Il sale è un'abitudine, non un bisogno
Più sale mangi, più il palato si abitua e ne richiede per sentire qualcosa: è una scala che sale da sola, all'infinito. Fermarsi e assaggiare prima di aggiungerne spezza l'automatismo. Molto spesso, semplicemente provando, scopri che il piatto va benissimo così com'è e che la mano andava alla saliera per pura abitudine.
Perché conta per la salute
Troppo sodio è uno dei fattori più direttamente legati alla pressione alta, un problema diffuso e silenzioso. E la maggior parte del sale che mangiamo nemmeno lo aggiungiamo noi a tavola: è già dentro i cibi pronti, il pane, i salumi, i formaggi. Un motivo in più per non caricarne ancora altro senza nemmeno provare se serve.
- Assaggia sempre il primo boccone prima di toccare la saliera, ogni volta.
- In cucina, sala a fine cottura invece che all'inizio: ne serve molto meno.
- Sostituisci una parte del sale con spezie, erbe aromatiche, limone, aglio: danno sapore senza sodio.

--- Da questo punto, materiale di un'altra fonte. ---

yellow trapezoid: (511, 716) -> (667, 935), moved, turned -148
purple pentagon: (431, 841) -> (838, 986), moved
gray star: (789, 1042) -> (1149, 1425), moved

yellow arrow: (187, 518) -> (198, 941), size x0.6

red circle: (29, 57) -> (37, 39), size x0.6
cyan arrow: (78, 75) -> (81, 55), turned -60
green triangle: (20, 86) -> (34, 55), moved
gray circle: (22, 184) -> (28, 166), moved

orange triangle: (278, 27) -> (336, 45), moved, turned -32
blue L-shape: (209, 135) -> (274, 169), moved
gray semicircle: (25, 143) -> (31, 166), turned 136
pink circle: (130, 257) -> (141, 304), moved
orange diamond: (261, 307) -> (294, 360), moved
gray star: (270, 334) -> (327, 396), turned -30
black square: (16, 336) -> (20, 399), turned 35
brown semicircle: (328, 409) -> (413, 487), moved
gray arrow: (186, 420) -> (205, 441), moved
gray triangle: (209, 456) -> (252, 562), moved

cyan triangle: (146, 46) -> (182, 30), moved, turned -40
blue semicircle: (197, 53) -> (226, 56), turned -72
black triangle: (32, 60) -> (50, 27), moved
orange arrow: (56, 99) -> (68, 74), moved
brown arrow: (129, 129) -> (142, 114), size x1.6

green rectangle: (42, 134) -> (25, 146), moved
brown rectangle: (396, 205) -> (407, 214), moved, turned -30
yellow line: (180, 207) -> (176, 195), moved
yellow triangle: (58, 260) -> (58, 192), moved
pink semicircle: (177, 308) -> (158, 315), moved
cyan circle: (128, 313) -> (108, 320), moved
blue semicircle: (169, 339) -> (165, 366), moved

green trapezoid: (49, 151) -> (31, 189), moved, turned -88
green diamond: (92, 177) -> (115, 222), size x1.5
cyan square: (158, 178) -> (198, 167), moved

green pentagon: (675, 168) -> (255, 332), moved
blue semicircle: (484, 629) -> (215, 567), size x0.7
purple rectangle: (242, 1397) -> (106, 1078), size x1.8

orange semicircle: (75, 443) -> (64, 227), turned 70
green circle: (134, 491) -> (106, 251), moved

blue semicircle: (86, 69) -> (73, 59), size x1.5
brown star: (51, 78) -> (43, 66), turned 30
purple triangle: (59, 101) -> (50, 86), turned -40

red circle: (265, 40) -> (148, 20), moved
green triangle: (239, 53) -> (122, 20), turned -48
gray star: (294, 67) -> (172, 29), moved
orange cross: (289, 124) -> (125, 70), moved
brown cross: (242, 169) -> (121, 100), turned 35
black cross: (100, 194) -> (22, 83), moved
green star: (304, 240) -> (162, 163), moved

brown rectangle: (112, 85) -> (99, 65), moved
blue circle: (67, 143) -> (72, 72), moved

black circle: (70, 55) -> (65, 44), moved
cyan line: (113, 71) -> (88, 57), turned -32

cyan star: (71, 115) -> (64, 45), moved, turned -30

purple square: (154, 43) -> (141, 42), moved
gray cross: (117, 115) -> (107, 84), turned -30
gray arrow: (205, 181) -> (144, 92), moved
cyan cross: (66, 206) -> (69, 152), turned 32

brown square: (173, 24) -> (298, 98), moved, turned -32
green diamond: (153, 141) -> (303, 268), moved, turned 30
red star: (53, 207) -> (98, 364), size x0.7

- Togli la saliera dalla tavola: se per averla devi alzarti a prenderla, ci pensi due volte.
Il palato si riabitua
La buona notizia è che il meccanismo funziona anche al contrario. Riducendo il sale per qualche settimana, il gusto si ritara verso il basso e i cibi tornano a sapere di sé stessi. A quel punto, sorpresa: i piatti molto salati di prima cominciano a sembrarti persino eccessivi, quasi fastidiosi.
Riscoprire i sapori
Senza il velo coprente del sale, senti di nuovo il pomodoro che sa davvero di pomodoro, la verdura che ha il suo gusto preciso, il pesce che sa di mare. È un guadagno doppio: meno sodio per il corpo e più sapore vero per il piacere.
Prima di prendere la saliera, prendi la forchetta. Assaggia davvero. Quasi sempre scoprirai che il piatto non aveva bisogno di niente che non avesse già.